No subjects blacked out during the experiment, but the clear biochemical and cardiovascular differences between groups support the hypothesis that excess adenosine contributes to apnea-related loss of consciousness by intensifying bradycardia and possibly causing transient atrioventricular (AV) block.
The authors propose that measuring resting adenosine levels and heart rate could help identify divers at higher risk of blackout. More broadly, it reinforces the idea that blackouts are not just a matter of oxygen depletion — they also depend on how individual cardiovascular systems react to hypoxia.
Abstract
During breath-hold diving, transient loss of consciousness (T-LOC) can occur due to extreme bradycardia and hypotension.

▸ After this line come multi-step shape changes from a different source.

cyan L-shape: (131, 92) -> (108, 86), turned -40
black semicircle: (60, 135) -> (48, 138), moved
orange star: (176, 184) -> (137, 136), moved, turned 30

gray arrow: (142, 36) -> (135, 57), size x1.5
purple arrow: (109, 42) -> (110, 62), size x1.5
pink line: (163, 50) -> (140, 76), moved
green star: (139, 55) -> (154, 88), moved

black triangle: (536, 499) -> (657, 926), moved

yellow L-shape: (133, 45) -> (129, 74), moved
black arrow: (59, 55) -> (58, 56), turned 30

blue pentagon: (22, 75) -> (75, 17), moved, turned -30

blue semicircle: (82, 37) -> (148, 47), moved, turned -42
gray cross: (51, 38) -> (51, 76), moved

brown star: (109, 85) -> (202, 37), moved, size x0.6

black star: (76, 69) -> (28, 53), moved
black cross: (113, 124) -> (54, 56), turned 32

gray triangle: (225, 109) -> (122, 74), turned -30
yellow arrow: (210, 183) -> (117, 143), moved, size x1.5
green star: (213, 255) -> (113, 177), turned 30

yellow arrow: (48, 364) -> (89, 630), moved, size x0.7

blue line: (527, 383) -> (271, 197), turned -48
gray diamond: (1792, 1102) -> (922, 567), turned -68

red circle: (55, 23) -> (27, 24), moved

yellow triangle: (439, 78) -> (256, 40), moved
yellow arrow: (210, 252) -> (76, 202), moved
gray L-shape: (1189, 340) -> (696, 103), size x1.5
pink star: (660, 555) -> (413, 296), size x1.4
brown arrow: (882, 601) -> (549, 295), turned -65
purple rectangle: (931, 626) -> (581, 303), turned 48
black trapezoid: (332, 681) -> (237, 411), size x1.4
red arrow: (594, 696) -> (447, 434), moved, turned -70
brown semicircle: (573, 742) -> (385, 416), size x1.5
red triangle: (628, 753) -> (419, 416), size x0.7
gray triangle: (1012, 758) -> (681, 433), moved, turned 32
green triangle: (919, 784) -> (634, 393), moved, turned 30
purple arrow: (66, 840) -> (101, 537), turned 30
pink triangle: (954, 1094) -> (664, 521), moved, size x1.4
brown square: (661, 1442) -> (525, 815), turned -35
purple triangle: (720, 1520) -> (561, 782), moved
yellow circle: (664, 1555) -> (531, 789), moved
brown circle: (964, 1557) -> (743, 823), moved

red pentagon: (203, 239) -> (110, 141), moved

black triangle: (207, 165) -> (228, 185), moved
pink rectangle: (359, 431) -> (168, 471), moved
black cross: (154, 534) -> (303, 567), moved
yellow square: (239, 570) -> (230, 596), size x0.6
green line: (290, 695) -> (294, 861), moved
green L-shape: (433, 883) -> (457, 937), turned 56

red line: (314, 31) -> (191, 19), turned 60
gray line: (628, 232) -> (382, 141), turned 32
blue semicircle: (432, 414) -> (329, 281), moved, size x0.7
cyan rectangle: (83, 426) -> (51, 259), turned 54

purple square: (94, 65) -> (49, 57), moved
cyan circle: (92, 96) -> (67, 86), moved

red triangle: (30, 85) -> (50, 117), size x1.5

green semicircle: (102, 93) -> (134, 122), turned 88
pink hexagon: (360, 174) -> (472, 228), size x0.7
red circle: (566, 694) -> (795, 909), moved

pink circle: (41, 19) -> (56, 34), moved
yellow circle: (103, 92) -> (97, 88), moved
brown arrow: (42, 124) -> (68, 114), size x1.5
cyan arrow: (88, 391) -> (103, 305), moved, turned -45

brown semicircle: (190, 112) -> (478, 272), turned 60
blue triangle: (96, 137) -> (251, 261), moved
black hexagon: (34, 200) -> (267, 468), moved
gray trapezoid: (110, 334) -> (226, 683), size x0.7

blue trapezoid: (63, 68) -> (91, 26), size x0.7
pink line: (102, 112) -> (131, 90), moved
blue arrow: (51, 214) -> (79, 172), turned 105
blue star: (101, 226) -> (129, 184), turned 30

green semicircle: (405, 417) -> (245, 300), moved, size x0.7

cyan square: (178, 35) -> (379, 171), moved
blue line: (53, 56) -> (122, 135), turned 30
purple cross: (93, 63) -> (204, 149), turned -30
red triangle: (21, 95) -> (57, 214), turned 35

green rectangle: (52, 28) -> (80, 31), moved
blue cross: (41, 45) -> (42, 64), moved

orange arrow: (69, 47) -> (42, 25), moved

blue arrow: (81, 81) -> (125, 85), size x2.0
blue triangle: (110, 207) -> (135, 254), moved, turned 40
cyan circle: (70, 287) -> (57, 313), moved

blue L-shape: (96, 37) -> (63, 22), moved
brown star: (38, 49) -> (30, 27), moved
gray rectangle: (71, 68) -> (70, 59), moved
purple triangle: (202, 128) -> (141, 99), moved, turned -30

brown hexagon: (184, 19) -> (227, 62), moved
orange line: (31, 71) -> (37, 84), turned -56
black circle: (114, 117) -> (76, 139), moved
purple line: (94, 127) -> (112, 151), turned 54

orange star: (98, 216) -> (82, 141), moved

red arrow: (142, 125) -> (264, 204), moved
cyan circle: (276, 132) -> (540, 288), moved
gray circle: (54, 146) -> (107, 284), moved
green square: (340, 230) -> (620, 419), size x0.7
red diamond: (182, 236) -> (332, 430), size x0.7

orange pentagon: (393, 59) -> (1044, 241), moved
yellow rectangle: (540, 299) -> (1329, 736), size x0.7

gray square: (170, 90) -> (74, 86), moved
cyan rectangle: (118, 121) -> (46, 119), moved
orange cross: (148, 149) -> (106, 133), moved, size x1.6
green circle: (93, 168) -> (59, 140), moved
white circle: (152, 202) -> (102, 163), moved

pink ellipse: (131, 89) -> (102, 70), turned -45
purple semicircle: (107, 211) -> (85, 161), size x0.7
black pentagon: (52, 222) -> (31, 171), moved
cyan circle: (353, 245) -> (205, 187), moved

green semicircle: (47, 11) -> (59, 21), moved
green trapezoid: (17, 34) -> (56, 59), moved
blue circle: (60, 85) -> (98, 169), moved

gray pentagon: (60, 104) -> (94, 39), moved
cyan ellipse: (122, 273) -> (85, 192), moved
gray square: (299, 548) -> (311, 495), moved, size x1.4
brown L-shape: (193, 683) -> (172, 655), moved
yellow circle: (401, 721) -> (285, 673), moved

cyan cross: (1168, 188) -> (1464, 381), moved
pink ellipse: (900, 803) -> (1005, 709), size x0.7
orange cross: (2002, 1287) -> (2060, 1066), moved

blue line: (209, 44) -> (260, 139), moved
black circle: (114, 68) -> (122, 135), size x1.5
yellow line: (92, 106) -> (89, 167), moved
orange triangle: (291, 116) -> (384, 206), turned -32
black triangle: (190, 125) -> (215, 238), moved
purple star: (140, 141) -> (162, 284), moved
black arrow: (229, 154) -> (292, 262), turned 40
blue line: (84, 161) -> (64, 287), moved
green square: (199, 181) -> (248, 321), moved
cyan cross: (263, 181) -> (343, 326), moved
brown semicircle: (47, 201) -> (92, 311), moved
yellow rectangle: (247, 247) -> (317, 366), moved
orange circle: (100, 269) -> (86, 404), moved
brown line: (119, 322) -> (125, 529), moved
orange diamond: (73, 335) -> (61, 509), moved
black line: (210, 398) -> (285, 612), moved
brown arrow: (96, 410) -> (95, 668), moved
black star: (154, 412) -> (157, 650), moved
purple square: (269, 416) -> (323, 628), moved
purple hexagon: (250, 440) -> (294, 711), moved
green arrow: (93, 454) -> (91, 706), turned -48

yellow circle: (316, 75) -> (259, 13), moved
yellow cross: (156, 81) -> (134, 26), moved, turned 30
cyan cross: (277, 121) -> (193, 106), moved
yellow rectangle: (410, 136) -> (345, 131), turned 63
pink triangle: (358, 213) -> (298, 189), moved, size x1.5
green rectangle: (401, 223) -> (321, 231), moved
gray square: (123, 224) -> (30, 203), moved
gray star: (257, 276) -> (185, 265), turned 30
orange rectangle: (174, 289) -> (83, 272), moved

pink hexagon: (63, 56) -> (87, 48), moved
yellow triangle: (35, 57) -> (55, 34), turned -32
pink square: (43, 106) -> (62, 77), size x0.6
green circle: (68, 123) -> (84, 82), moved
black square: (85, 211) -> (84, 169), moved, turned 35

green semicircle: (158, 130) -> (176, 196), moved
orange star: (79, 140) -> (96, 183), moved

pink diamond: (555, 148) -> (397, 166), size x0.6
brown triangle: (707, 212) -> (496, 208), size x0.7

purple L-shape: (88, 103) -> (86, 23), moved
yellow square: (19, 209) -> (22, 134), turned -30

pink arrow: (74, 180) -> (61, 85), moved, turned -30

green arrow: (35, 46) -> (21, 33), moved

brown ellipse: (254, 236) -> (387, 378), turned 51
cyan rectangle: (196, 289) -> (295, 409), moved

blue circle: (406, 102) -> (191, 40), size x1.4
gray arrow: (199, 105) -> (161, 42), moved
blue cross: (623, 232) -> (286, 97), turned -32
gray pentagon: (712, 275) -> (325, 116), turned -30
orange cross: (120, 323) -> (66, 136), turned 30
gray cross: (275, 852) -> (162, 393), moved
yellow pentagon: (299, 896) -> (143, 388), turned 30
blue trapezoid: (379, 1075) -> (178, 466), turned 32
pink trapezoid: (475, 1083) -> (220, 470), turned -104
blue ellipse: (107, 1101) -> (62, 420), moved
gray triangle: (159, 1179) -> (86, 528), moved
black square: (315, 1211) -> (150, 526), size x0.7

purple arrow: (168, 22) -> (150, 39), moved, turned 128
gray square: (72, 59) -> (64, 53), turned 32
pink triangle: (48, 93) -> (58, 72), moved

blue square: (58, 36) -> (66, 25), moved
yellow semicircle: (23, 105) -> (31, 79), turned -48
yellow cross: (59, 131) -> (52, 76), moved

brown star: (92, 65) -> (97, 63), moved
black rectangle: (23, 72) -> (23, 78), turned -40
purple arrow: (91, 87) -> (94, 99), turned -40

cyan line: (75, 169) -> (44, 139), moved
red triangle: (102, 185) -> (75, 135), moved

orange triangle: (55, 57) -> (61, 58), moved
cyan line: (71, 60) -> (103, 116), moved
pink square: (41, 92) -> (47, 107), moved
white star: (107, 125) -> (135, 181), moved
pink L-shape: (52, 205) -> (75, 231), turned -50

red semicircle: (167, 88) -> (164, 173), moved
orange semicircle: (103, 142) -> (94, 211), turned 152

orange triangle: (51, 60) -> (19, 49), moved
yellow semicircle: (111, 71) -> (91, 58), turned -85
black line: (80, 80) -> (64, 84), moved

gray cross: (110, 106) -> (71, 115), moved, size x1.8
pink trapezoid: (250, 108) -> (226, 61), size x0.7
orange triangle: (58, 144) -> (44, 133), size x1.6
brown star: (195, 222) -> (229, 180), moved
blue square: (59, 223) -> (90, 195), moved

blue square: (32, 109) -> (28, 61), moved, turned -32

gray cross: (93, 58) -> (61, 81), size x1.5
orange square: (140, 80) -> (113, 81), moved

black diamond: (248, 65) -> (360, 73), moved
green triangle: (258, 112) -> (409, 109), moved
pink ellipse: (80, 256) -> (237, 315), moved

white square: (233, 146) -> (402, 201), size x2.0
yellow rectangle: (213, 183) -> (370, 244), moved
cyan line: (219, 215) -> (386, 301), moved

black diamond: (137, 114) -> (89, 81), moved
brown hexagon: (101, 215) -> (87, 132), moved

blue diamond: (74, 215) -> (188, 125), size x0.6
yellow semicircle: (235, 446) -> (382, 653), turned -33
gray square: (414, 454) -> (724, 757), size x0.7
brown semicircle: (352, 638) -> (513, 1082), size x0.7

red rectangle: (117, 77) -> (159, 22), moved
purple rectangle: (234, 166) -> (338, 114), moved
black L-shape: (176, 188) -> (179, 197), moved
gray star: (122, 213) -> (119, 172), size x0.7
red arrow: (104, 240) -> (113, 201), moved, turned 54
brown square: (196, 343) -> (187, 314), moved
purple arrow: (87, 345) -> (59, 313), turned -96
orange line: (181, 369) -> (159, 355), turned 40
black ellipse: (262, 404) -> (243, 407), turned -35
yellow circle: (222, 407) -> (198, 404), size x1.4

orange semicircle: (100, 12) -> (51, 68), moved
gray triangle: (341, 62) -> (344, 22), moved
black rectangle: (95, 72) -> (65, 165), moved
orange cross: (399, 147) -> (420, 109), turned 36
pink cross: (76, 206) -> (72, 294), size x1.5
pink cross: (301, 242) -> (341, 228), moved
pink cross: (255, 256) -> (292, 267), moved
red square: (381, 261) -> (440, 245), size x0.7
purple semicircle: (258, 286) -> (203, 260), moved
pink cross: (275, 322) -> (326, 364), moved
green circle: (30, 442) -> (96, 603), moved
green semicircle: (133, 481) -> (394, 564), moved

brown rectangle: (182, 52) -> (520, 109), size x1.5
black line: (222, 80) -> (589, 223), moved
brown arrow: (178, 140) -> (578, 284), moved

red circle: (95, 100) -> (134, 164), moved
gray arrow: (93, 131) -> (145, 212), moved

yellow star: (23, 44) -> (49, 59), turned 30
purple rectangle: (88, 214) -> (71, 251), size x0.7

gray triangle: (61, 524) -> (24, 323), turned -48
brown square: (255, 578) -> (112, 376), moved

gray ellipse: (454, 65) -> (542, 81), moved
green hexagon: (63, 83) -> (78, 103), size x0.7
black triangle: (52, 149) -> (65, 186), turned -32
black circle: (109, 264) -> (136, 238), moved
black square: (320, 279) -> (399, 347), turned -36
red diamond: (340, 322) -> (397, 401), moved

This study assessed plasma adenosine concentration (APC) in 20 elite freedivers and compared those with a prior history of T-LOC to those without. Blood samples taken before, during, and after a maximal static apnea revealed that APC increased markedly at the end of the breath-hold, particularly in divers with prior T-LOC (3.4 µM vs 1.7 µM, p < 0.01). APC was inversely correlated with heart rate (r = −0.49) and oxygen saturation (r = −0.86). These findings suggest that adenosine release during hypoxia contributes to the pronounced bradycardia and transient loss of consciousness observed in some breath-hold divers, likely via A₁ receptor–mediated cardiac effects. Basal heart rate and APC may help screen individuals at risk.